■ **Stored data entries**:
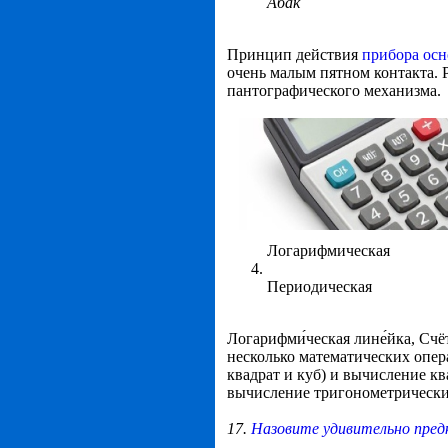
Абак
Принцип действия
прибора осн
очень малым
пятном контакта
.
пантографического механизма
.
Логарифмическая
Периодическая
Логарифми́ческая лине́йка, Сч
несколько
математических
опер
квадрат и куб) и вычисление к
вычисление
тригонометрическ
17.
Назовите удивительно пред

* * *

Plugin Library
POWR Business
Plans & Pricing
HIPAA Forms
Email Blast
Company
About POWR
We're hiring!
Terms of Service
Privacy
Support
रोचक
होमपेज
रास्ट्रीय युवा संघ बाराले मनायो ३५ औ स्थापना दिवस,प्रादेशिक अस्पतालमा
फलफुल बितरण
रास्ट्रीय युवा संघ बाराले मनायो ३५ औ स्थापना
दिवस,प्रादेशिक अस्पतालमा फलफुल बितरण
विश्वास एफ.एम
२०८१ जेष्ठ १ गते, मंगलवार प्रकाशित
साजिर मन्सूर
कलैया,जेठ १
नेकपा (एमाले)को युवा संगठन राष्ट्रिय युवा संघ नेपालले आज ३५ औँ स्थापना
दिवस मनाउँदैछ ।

■ **What is expected**: Write down exactly the span of lines above from the one containing "नेकपा (एमाले)को युवा" to the one containing "दिवस मनाउँदैछ ।", both ends included.

■ **Finished exercise**:
नेकपा (एमाले)को युवा संगठन राष्ट्रिय युवा संघ नेपालले आज ३५ औँ स्थापना
दिवस मनाउँदैछ ।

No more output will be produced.